Preflight

Learn how to include Tailwind's stylesheet in a project.

Tailwind’s stylesheet

Tailwind utilities often come in families with a common pattern of beginnings or endings. When we talk about those, we’ll use: .text-{size} to indicate a family of utilities that include @tailwind base, @tailwind components, and @tailwind utilities. Each of these files contains a different set of CSS rules.

Note: In the Webpack-based installation, we import with @import as the command name rather than @tailwind.

The @tailwind base file contains Tailwind’s reset stylesheet called Preflight. A reset stylesheet is a restyling of all the base HTML elements to a minimal set of styling properties. Without a reset stylesheet, each browser defines its own default set of style properties to render individual HTML elements that do not have further CSS properties. A reset stylesheet gives our application control over this baseline, eliminates differences between browsers, and provides a more minimal backdrop into which we insert our custom styling.

Full set of reset styles

Tailwind’s reset stylesheet, Preflight, performs the following tasks:

  • It overrides all styling from headers—so an h1 header, for example, is visually identical to the base text.

  • It removes styling from ul and ol lists, resulting in no bullets by default.

  • It sets all margins to zero for elements that would normally have margins.

  • By default, it sets all borders to a 0-pixel width, solid, and the defined border color.

  • It sets images and image-like objects to display: block rather than display: inline, meaning they will set themselves up as separate paragraphs (as if they were div tags), rather than inline (as if they were span tags).

We’ll get a pretty boring page if we only use the Preflight styles. Preflight ensures that we affirmatively and explicitly add any change to the display properties.

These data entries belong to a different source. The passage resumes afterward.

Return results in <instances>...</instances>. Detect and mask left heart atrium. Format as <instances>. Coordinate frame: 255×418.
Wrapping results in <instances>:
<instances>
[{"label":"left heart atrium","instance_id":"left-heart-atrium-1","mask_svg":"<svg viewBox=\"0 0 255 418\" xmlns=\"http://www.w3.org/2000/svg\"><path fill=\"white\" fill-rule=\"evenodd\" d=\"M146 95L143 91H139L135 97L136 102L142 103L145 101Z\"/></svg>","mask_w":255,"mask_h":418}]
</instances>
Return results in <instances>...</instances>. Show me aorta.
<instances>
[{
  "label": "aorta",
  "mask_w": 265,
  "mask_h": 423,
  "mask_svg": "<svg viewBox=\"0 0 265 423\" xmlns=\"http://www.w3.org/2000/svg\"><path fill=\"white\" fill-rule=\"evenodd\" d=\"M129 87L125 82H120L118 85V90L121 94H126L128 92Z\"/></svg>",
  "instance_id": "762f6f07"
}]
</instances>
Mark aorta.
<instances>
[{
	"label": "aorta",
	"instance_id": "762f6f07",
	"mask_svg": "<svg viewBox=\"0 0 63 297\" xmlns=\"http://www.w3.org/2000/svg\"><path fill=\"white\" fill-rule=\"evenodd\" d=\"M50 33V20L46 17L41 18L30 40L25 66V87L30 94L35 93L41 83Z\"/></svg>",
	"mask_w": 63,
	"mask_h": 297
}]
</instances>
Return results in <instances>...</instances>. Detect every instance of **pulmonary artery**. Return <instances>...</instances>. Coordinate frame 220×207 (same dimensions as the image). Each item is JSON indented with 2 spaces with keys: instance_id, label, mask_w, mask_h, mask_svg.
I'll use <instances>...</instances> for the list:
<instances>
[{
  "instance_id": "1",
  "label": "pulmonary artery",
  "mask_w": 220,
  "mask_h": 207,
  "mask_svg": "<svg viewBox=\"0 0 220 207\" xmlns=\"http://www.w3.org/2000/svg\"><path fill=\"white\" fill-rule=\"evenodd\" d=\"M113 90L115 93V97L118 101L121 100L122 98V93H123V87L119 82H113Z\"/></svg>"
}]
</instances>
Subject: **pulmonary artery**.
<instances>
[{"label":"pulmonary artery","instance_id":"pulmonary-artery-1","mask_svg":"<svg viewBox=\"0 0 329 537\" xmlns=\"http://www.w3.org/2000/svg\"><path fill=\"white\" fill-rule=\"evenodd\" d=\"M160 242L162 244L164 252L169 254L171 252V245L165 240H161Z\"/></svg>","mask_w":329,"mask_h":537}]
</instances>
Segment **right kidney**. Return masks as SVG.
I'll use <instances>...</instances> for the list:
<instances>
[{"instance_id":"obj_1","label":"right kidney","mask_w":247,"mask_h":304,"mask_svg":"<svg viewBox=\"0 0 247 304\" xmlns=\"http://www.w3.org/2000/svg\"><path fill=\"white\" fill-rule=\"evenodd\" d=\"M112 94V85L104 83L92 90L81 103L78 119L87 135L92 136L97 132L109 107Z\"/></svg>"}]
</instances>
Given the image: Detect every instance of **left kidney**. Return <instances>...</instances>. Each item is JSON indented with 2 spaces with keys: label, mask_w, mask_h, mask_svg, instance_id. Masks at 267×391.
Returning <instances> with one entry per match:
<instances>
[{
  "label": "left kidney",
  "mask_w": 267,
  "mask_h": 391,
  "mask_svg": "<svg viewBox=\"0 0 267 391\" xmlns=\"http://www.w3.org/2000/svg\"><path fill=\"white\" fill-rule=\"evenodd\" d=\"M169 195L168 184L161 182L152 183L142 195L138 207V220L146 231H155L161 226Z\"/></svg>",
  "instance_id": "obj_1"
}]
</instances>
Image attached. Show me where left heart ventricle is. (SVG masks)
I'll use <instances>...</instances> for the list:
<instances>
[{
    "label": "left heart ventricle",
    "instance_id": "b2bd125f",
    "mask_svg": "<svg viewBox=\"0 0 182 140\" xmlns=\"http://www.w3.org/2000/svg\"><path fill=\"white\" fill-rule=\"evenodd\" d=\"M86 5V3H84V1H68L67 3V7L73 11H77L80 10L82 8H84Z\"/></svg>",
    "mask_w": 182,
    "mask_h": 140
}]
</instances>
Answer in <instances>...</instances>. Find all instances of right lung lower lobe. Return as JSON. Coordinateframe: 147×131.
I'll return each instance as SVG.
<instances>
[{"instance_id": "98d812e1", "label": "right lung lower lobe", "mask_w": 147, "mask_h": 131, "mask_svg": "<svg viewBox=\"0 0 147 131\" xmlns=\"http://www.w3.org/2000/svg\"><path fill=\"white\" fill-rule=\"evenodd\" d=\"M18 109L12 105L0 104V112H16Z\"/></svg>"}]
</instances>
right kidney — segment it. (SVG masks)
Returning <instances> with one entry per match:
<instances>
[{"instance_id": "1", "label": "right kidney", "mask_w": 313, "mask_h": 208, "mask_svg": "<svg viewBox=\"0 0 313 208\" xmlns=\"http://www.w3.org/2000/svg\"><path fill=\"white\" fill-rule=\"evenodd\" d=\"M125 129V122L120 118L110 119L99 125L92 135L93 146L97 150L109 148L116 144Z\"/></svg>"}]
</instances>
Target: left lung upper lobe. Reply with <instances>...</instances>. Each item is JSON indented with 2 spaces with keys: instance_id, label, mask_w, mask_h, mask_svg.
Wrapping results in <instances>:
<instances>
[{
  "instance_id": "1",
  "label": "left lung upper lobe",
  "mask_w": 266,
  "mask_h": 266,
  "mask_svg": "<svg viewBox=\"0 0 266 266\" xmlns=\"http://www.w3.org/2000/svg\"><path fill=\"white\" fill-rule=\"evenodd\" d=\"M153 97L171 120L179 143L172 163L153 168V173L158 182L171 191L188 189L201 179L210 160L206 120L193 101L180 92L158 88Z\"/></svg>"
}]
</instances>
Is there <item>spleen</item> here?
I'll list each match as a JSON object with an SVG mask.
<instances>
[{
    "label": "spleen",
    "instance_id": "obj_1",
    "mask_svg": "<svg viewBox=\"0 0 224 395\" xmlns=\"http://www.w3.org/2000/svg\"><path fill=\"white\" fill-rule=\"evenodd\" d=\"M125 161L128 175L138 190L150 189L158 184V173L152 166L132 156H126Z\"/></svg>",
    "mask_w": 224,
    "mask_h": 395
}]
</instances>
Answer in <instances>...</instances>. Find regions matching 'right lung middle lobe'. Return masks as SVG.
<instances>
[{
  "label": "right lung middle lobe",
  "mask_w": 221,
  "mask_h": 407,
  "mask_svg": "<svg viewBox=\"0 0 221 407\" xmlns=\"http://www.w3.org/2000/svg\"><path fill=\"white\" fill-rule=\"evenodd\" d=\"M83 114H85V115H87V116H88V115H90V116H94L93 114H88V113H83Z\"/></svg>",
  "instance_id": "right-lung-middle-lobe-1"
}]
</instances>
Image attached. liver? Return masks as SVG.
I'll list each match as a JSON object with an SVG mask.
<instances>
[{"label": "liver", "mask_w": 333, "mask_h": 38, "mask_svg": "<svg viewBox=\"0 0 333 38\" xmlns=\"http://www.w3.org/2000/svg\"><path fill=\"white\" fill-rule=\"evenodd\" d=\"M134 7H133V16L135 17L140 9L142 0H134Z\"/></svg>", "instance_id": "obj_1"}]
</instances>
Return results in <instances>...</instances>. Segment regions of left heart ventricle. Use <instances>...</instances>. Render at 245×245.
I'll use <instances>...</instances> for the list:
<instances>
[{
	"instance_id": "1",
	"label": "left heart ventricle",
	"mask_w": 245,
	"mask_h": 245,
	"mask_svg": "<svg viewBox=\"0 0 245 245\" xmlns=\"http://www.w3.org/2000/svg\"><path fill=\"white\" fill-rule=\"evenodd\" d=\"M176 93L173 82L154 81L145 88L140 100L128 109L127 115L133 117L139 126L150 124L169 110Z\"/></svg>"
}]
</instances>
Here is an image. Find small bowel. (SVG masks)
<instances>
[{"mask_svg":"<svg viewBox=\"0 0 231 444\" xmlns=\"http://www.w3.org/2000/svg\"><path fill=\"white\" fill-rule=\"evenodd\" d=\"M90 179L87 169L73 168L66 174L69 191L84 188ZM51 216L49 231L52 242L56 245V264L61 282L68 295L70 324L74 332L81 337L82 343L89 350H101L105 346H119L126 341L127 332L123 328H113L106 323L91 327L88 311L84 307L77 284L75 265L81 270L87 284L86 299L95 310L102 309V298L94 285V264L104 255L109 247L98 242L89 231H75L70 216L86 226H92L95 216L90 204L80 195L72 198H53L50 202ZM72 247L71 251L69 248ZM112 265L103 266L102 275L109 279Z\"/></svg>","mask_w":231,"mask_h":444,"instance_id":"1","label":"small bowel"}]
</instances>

The @tailwind components file is quite small, and it only consists of the definitions of the container CSS classes, which are usually used at the top level of a page to define the box that the whole page is drawn in.

The bulk of what’s considered to be Tailwind is in the @tailwind utility file, which defines all the utilities and their prefixed variants. While working with Tailwind, we mostly use the contents of this file.